For: A tried and trusted Western response to Slobodan Milosevic, and to plenty of other difficult people. Let the crisis drag on, let the fighting sort itself out. No risk to Western troops.
Against: The crisis continues. People keep dying, the stability of the Balkans deteriorates, the problem does not go away. If anything, the number of options becomes smaller as time goes on. Differences between the major powers get worse and exacerbate a bad situation.
2 Take it to the UN
For: The United Nations is the place to build consensus for any future action, and is the only place where a political solution can be created. If force is to be used, the agreement of the UN will make it legitimate, not just a unilateral gesture.
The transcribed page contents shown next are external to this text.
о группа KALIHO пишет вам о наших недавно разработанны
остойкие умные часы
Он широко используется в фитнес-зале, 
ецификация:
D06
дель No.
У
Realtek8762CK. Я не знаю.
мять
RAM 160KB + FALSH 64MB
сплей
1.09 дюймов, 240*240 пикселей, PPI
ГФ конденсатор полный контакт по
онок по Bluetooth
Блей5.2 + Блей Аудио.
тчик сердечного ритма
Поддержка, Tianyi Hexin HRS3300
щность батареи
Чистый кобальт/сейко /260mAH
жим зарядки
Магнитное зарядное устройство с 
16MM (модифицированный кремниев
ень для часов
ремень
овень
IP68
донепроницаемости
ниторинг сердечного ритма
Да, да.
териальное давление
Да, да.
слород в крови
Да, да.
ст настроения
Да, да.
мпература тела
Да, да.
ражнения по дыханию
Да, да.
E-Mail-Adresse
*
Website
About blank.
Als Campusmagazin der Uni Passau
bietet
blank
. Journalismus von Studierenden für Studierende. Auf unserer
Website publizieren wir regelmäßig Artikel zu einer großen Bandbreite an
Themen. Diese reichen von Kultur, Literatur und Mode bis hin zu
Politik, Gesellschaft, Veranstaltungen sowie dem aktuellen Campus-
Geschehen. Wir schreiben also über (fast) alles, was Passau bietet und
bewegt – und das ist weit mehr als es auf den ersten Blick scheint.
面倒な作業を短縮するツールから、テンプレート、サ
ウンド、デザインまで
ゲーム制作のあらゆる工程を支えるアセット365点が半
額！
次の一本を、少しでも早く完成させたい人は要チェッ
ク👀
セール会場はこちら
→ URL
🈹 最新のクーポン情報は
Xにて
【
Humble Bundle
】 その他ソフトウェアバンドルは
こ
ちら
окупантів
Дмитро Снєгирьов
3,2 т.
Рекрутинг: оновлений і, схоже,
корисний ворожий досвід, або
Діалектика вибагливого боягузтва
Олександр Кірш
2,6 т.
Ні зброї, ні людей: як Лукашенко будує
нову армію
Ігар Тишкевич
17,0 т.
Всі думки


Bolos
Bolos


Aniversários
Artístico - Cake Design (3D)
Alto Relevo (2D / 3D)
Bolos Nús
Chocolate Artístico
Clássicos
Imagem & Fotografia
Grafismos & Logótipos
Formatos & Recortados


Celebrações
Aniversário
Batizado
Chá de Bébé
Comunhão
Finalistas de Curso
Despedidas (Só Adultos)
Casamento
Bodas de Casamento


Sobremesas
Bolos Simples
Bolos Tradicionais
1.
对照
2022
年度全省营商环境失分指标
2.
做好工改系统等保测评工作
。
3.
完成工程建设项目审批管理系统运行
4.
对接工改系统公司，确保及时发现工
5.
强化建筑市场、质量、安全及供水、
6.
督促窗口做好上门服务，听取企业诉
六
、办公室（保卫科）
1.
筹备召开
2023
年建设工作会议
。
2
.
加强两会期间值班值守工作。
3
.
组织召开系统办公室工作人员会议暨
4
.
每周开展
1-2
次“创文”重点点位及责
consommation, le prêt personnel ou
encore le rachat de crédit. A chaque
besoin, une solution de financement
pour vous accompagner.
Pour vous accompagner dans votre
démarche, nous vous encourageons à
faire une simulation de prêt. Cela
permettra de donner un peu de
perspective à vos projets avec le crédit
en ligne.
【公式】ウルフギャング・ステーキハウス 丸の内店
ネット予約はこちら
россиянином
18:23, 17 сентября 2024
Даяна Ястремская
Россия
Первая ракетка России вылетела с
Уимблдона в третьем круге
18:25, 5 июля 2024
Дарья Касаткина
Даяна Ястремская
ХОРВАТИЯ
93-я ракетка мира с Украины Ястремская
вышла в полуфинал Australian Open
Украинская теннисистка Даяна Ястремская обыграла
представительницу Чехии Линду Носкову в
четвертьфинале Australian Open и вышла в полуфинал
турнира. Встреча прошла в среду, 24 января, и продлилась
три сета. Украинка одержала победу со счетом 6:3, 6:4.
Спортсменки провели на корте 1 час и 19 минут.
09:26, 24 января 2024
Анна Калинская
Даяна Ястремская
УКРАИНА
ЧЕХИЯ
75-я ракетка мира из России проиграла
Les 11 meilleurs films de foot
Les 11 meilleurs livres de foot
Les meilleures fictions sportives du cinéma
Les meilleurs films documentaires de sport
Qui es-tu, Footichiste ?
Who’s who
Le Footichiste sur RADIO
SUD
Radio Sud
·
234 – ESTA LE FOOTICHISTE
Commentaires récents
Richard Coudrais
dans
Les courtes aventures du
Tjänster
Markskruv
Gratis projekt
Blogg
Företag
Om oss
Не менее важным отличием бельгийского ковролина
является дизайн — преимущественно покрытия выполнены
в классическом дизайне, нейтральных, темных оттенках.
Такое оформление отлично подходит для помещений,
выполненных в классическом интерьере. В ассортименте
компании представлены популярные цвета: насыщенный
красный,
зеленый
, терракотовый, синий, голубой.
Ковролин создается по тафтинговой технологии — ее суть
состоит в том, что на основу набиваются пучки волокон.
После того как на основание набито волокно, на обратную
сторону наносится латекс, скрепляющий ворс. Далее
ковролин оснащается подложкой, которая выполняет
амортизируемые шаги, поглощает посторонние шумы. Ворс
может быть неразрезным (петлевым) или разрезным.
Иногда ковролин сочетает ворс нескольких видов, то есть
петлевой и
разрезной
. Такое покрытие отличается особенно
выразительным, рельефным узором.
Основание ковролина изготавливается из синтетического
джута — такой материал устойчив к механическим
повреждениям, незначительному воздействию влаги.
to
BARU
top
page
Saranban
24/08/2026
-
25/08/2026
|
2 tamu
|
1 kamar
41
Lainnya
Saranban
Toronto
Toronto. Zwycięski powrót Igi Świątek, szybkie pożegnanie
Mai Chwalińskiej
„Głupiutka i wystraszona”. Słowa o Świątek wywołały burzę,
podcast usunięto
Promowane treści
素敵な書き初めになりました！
Against: The US in particular is very wary of the UN, and of limitations that it might place on Nato's freedom of action in this and future crises. In any case, given the political differences between the major powers over the issue, this option effectively means the same as option 1.
3 Intensify the pressure
For: Time is the key factor, so help create some while using plenty of threats to keep things moving. Put in place clear definitions of what Milosevic has to do and make it clear that if they are not met, airstrikes will follow. Lean on him in order to kickstart a political process.
Against: Remember Bosnia? Time is Milosevic's great ally. Let things drag on and nothing will happen. The KLA, in any case, have little incentive to negotiate unless independence is on the way. Full-scale war will still materialise.
4 Punitive Strikes
For: Using military force against Serb forces worked before, in Bosnia; Milosevic has shown in the past that he is not prepared to stand tough, and will back down under real pressure.
Against: It doesn't solve the po-litical problem. The basic dilemma over Kosovo is unresolved - can it stay as it is within Yugoslavia, or must it become independent? And what happens if Milosevic does respond - will the West be ready to escalate?
5 Heavy strikes
For: Strike Serbian targets with an intention to erase the country's military force, and force a solution on Belgrade. Prevent Serbian military forces from playing any role in Kosovo, and bolster the situation with a monitor force.
Against: Remember Bosnia? This will lead inevitably to ground forces in Kosovo, which neither the US nor Britain is happy about. Without it, a hornet's nest has been poked to little end. The fighting will carry on, and the KLA have the strategic upper hand. War is still a likely result.
6 Ground troops
For: In the end, territory can only be held by men on the ground, so move to it quickly before anyone is killed. Let the KLA and the Serbian government negotiate with Western forces in-between their keeping the peace - heavily-armed troops with plenty of backing from air, land and sea.
Against: This is peace-making, not peace-keeping, and it looks like nation- building. It didn't work in Somalia and it won't work here. The cost in Western lives could be high, and it would be an invasion, in effect, of a sovereign country. Ground troops means, probably, the Americans, and Washington won't go for it.